BIGGERS, District Judge.

The court has before it State Farm’s motion to review the Magistrate’s order to compel production of documents State Farm and its attorneys prepared. Having reviewed the magistrate’s opinion, examined the documents in question, and read the parties’ submissions, the court is in a position to rule on the merits.

I.

On February 3, 1986, Melvin and Mollie Dunn’s house burned and the following day Mr. Dunn filed a claim for the loss with State Farm. On February 5, 1986, State Farm sent an adjuster to investigate the cause of the fire. After the adjuster found what he considered suspicious circumstances, he asked an arson specialist to inspect the house. On February 10, 1986, the adjuster learned from the New Albany police department that Melvin Dunn had signed a written statement in which Dunn admitted he intentionally burned his house. Within a week, State Farm retained attorneys to advise it concerning the company’s legal obligations to the Dunns and State Farm continually communicated with its attorneys while it adjusted the Dunn’s claim.
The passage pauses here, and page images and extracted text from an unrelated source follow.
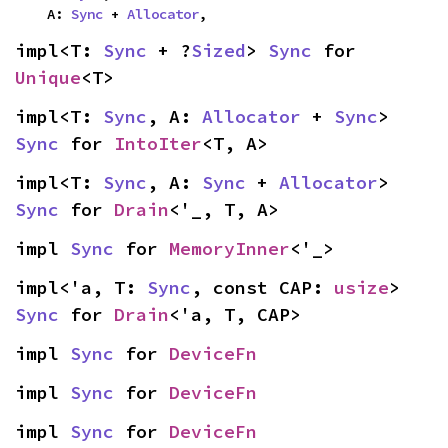
    A: 
Sync
 + 
Allocator
,
impl<T: 
Sync
 + ?
Sized
> 
Sync
 for 
Unique
<T>
impl<T: 
Sync
, A: 
Allocator
 + 
Sync
> 
Sync
 for 
IntoIter
<T, A>
impl<T: 
Sync
, A: 
Sync
 + 
Allocator
> 
Sync
 for 
Drain
<'_, T, A>
impl 
Sync
 for 
MemoryInner
<'_>
impl<'a, T: 
Sync
, const CAP: 
usize
> 
Sync
 for 
Drain
<'a, T, CAP>
impl 
Sync
 for 
DeviceFn
impl 
Sync
 for 
DeviceFn
impl 
Sync
 for 
DeviceFn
State Farm denied the claim in August, 1986 and Mollie Dunn filed this suit alleging State Farm denied her insurance claim in bad faith.
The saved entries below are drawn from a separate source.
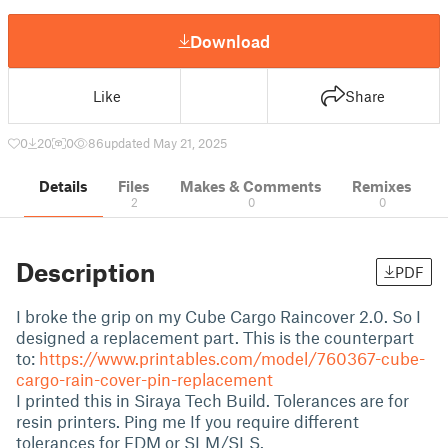
Download
Like
Share
0
20
0
86
updated May 21, 2025
Details
Files
Makes & Comments
Remixes
2
0
0
Description
PDF
I broke the grip on my Cube Cargo Raincover 2.0. So I
designed a replacement part. This is the counterpart
to:
https://www.printables.com/model/760367-cube-
cargo-rain-cover-pin-replacement
I printed this in Siraya Tech Build. Tolerances are for
resin printers. Ping me If you require different
tolerances for FDM or SLM/SLS.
During the course of discovery, Mollie Dunn asked State Farm to produce the documents State Farm and its attorneys prepared before Mollie Dunn filed suit. State Farm moved to quash Mollie Dunn’s subpoena asserting that some of the documents were privileged or were attorneys’ work product. Mollie Dunn argued that she is entitled to all factual information contained in the documents. The magistrate found that several of these documents were prepared while State Farm’s attorneys were advising State Farm on the Dunn’s claim. The magistrate reasoned that the attorneys were acting as investigators in the normal course of business of an insurer, and, therefore, the documents were not the result of an attorney’s work product in the sense of that term making work product immune from discovery. After reaching this conclusion, the magistrate struck portions of the documents which contained legal advice and opinions and or[509]*509dered State Farm to produce most of the documents. State Farm appealed the magistrate’s ruling and the issue before the court concerns the breadth of the attorney-client privilege and the work product doctrine.

II.

The attorney-client privilege protects communications made to an attorney by his client. The privilege exists to ensure a client fully informs his attorney and thus enables the attorney to provide sound legal advice. Upjohn Co. v. United States, 449 U.S. 383, 390, 101 S.Ct. 677, 683, 66 L.Ed.2d 584, 591 (1981). “Whenever legal advice of any kind is sought from a professional legal advisor, the communications relevant to that purpose made in confidence by the client are, at the instance of the client, permanently protected.” Wonneman v. Stratford Securities Co., 23 F.R.D. 281, 285 (S.D.N.Y.1959) (emphasis added) (quoted in Diversified Industries, Inc. v. Merideth, 572 F.2d 596, 602 (8th Cir.1977)). “The privilege only protects disclosure of communications; it does not protect disclosure of the underlying facts by those who communicated with the attorney____” Upjohn Co. v. United States, 449 U.S. at 395, 101 S.Ct. at 685, 66 L.Ed.2d at 595. Accordingly, the privilege only protects the manner, extent, and the occasion of the factual disclosure. Thus:

The client cannot be compelled to answer the question, ‘What did you say or write to the attorney?’ but may not refuse to disclose any relevant fact merely because he incorporated a statement into his communication to his attorney.

Philadelphia v. Westinghouse Electric Corp., 205 F.Supp. 830, 831 (E.D.Pa.1962) (quoted in Upjohn v. United States, supra).

“[Recognition that the privilege is essential to the lawyer’s role creates tension between the privilege and discovery which requires disclosure of relevant facts within the attorney’s knowledge.” In re LTV Securities Litigation, 89 F.R.D. 595, 600 (N.D.Texas 1981). In order to help relieve this tension, the attorney-client privilege “is construed no more broadly than is necessary to effectuate its purpose.” Supra.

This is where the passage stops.